“First of all – we are not in merger discussions with anyone.” That was the opening remark from Conor Ryan, chief executive of Arrabawn, when we sat down in the co-op’s Nenagh boardroom on Tuesday.

When pressed on whether there had been contact regarding a possible merger from Dairygold or any other neighbouring processor, he would only say: “I won’t confirm or deny an approach – if we do anything it will be done confidentially. It has to be.”

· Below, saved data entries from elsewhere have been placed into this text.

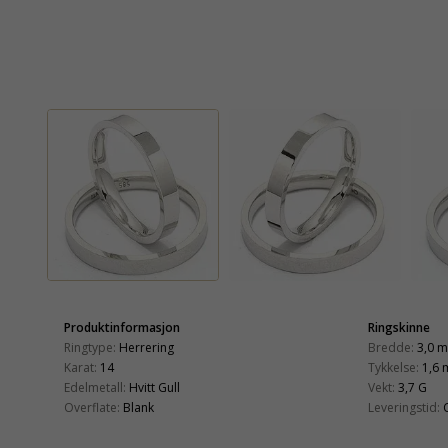
Produktinformasjon
Ringskinne
Ringtype:
Herrering
Bredde:
3,0 
Karat:
14
Tykkelse:
1,6
Edelmetall:
Hvitt Gull
Vekt:
3,7 G
Overflate:
Blank
Leveringstid: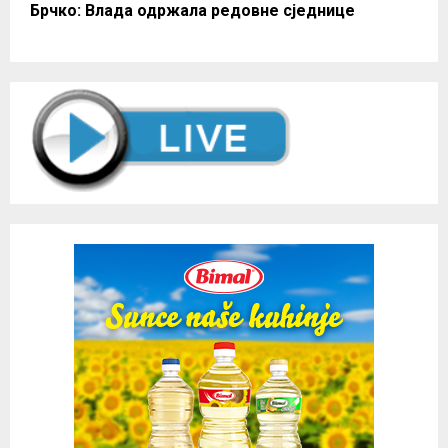
Брчко: Влада одржала редовне сједнице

He confirmed that a sub-committee of three from the board of 22 is charged with examining various proposals that arise from time to time. A consultant is looking at the co-op’s five-year strategy, but he denied that this involved a valuation exercise. He issued a “come talk to us” message to his neighbouring processors to look at collaborations that could deliver synergies. There had been some discussions with Aurivo in 2013, he said, but these “were not merger talks”.

Main message

Ryan’s main message was that Arrabawn co-op is now in “a better place” and capable of staying there. They were ranked third in the Irish Farmers Journal June milk league – a far better placing than they generally achieve. “We will pay a competitive milk price for the rest of the year,” he stated.

He acknowledged that Arrabawn has been in the “bottom quartile” on milk price for “too long”.

He said this higher milk price is not eating into reserves. “We’re paying the milk price because our business is performing better. Our profit and turnover for the first six months are ahead of last year.”

Conor Ryan said he “fully appreciated” supplier frustration with the co-op’s milk price, but his main message was that major investment in the plant and product mix over the past three years was now paying dividends.

“We were energy inefficient and had too much milk going into basic skim milk powder,” he said. The co-op has invested in the plant and has been building a customer base in milk proteins.

At this stage, there is “greater flexibility” and a “better balance” to the co-op’s product mix, with “far less dependence” on basic powders.

The co-op will also be boosted in 2015 by the arrival of natural gas. Nenagh is the only major dairy plant still running on oil – gas should cut milk processing costs by 1c/litre.

Suppliers

Industry sources maintain that between 30 and 50 of Arrabawn’s 950 suppliers have contacted neighbouring processors to discuss possible transfers from 1 April.

Ryan said he did not know how many farmers were in that position, but repeated that no one has given three months’ notice as yet. “There is no co-op in the country that does not have some suppliers looking at their options,” he said.

“If we lost 40 suppliers, we still have a significant milk pool. Of course we don’t want to lose any supplier – we want to pay a better milk price than we have in the past.”

Ryan disagreed with the suggestion in last week’s Irish Farmers Journal that the requirement to “share-up” was a major source of discontent among suppliers. “There has been no complaint about it in the past year. One supplier raised it in the context of major expansion and we said that it is not written in stone – it could be changed by a board decision.”